EKS best practices you should know

EKS best practices you should know

My DevOps journey kicked off when we started to develop Datree - an open-source CLI tool that aims to help DevOps engineers to prevent Kubernetes misconfigurations from reaching production. One year later, seeking best practices and more ways to prevent misconfigurations became my way of life.

In this article, we’ll explore some of the EKS best practices that I discovered, and learn how we can validate our custom resources against these best practices.

1. Ensure resources limits size are configured the same as requests

Description:  Pods are scheduled based on requests only, a pod will be placed on a node only if the node's free capacity allows the Pod’s [spec.reosurces.re](<https://app.tryeraser.com/workspace/spec.reosurces.re>)quests. Limits are not factored into pod scheduling but help protect from a single pod runaway with all resources on a node due to an error or bug.

When pods reach their CPU limit they are not evicted, just throttled. However, if they try to exceed their Memory limit they will be OOM and need to be evicted.

When pods in the nodes attempt to use more resources than are available the node gives priority to one pod over another. In order to make this decision, every Pod has its own Quality of Service (QoS) class. In any case that requests!=limits, the container also has its QOS reduced from Guaranteed to Burstable making it more likely to be evicted in the event of node pressure.

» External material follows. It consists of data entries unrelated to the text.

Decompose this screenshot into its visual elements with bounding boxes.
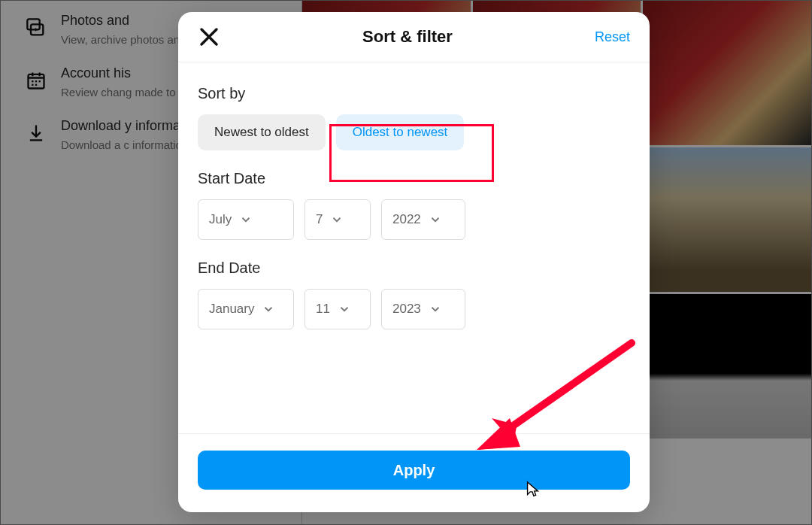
sort-newest-button[interactable]: Newest to oldest [198,114,326,150]
start-day-dropdown[interactable]: 7 [304,199,371,240]
sort-filter-modal: Sort & filter Reset Sort by Newest to ol… [178,12,650,512]
end-date-label: End Date [198,259,630,277]
dropdown-value: 2023 [392,302,421,317]
apply-button[interactable]: Apply [198,451,630,490]
sort-by-label: Sort by [198,85,630,102]
end-year-dropdown[interactable]: 2023 [381,289,465,329]
modal-title: Sort & filter [362,27,453,47]
close-icon [198,26,220,48]
chevron-down-icon [262,302,275,316]
dropdown-value: 7 [316,212,323,227]
dropdown-value: 2022 [392,212,421,227]
dropdown-value: January [209,302,254,317]
chevron-down-icon [338,302,351,316]
start-month-dropdown[interactable]: July [198,199,294,240]
close-button[interactable] [198,26,220,48]
start-year-dropdown[interactable]: 2022 [381,199,465,240]
chevron-down-icon [330,213,344,226]
dropdown-value: 11 [316,302,330,317]
start-date-label: Start Date [198,170,630,187]
dropdown-value: July [209,212,232,227]
chevron-down-icon [429,302,442,316]
end-day-dropdown[interactable]: 11 [304,289,371,329]
end-month-dropdown[interactable]: January [198,289,294,329]
sort-oldest-button[interactable]: Oldest to newest [336,114,465,150]
chevron-down-icon [239,213,253,226]
chevron-down-icon [429,213,442,226]
reset-link[interactable]: Reset [595,29,630,45]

If resources are requests<limits and the node is anywhere close to the reservation capacity then the node will be overcommitted, this can lead to pods attempting to use more resources than the available in the first place.

datree logo

Correctly sized

Correctly sized requests are particularly important when using a node auto-scaling solution like Karpenter, Cluster AutoScaler, these tools look at your workload requests.

Resources:

2. hostPath should be restricted or, if necessary, prefixes may only be used if the volume is read-only and restrict prefix

Description:  A hostPath is a volume that mounts a file or directory from the host node’s filesystem into a Pod. By default pods that run as root will have write access to the file system exposed by hostPath, this could allow an attacker to modify the kubelet settings, create symbolic links to directories or files not directly exposed by the hostPath , e.g. /etc/shadow, install ssh keys, read secrets mounted to the host, and other malicious things.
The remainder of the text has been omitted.